= WORK REQUEST =
Start to finish, write out the entries exactly, leaving the pictures aside.

##### DATASET #####

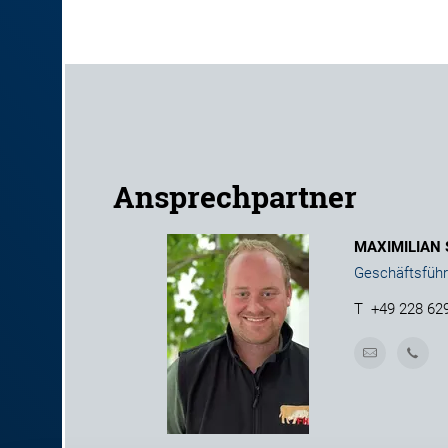
Ansprechpartner
MAXIMILIAN
Geschäftsführ
T
+49 228 62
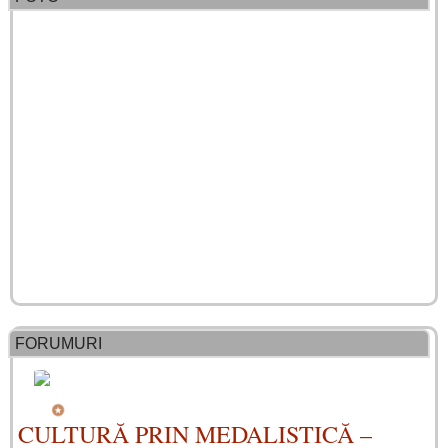
FORUMURI
CULTURĂ PRIN MEDALISTICĂ –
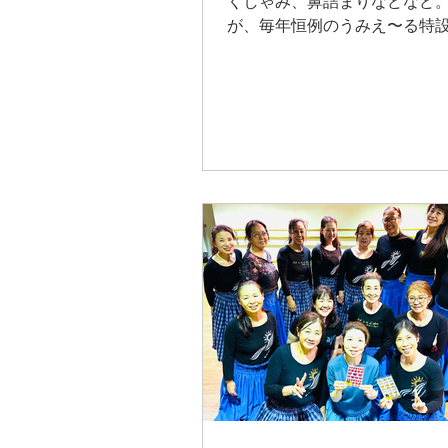
くしゃみ、鼻詰まりなどなど
が、毎年恒例のうみえ〜る特
ダンス。お客様たくさん。今
がありお子さまがたくさん舞
てくれました。子供はほんと
いつでも主役になります。私達
ージも踊らせていただき...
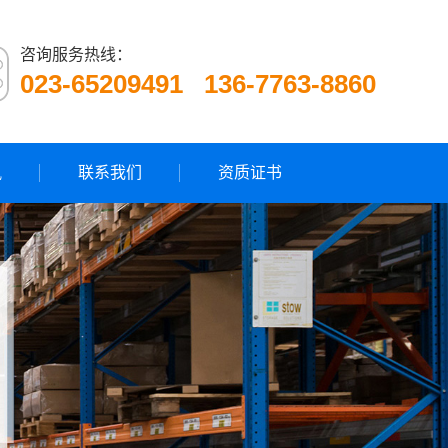
咨询服务热线：
023-65209491 136-7763-8860
讯
联系我们
资质证书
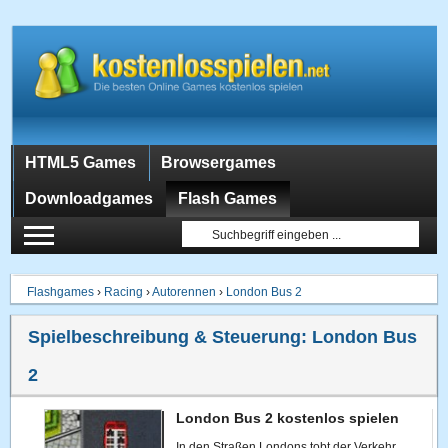
HTML5 Games
Browsergames
Downloadgames
Flash Games
Flashgames
›
Racing
›
Autorennen
›
London Bus 2
Spielbeschreibung & Steuerung:
London Bus
2
London Bus 2 kostenlos spielen
In den Straßen Londons tobt der Verkehr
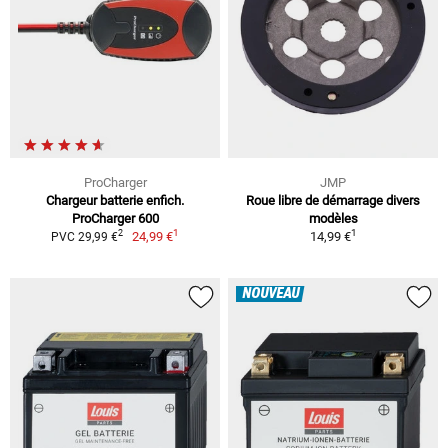
ProCharger
JMP
Chargeur batterie enfich.
Roue libre de démarrage divers
ProCharger 600
modèles
1
1
2
24,99 €
14,99 €
PVC 29,99 €
NOUVEAU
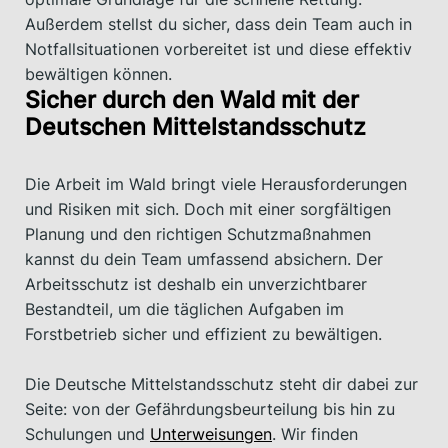
Außerdem stellst du sicher, dass dein Team auch in
Notfallsituationen vorbereitet ist und diese effektiv
bewältigen können.
Sicher durch den Wald mit der
Deutschen Mittelstandsschutz
Die Arbeit im Wald bringt viele Herausforderungen
und Risiken mit sich. Doch mit einer sorgfältigen
Planung und den richtigen Schutzmaßnahmen
kannst du dein Team umfassend absichern. Der
Arbeitsschutz ist deshalb ein unverzichtbarer
Bestandteil, um die täglichen Aufgaben im
Forstbetrieb sicher und effizient zu bewältigen.
Die Deutsche Mittelstandsschutz steht dir dabei zur
Seite: von der Gefährdungsbeurteilung bis hin zu
Schulungen und
Unterweisungen
. Wir finden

#####

= ANSWER FOR THIS EXERCISE =
Ansprechpartner
MAXIMILIAN
Geschäftsführ
T
+49 228 62
FORUMURI
CULTURĂ PRIN MEDALISTICĂ –
くしゃみ、鼻詰まりなどなど
が、毎年恒例のうみえ〜る特
ダンス。お客様たくさん。今
がありお子さまがたくさん舞
てくれました。子供はほんと
いつでも主役になります。私達
ージも踊らせていただき...
咨询服务热线：
023-65209491 136-7763-8860
讯
联系我们
资质证书
HTML5 Games
Browsergames
Downloadgames
Flash Games
Flashgames
›
Racing
›
Autorennen
›
London Bus 2
Spielbeschreibung & Steuerung:
London Bus
2
London Bus 2 kostenlos spielen
In den Straßen Londons tobt der Verkehr
ProCharger
JMP
Chargeur batterie enfich.
Roue libre de démarrage divers
ProCharger 600
modèles
1
1
2
24,99 €
14,99 €
PVC 29,99 €
NOUVEAU
Außerdem stellst du sicher, dass dein Team auch in
Notfallsituationen vorbereitet ist und diese effektiv
bewältigen können.
Sicher durch den Wald mit der
Deutschen Mittelstandsschutz
Die Arbeit im Wald bringt viele Herausforderungen
und Risiken mit sich. Doch mit einer sorgfältigen
Planung und den richtigen Schutzmaßnahmen
kannst du dein Team umfassend absichern. Der
Arbeitsschutz ist deshalb ein unverzichtbarer
Bestandteil, um die täglichen Aufgaben im
Forstbetrieb sicher und effizient zu bewältigen.
Die Deutsche Mittelstandsschutz steht dir dabei zur
Seite: von der Gefährdungsbeurteilung bis hin zu
Schulungen und
Unterweisungen
. Wir finden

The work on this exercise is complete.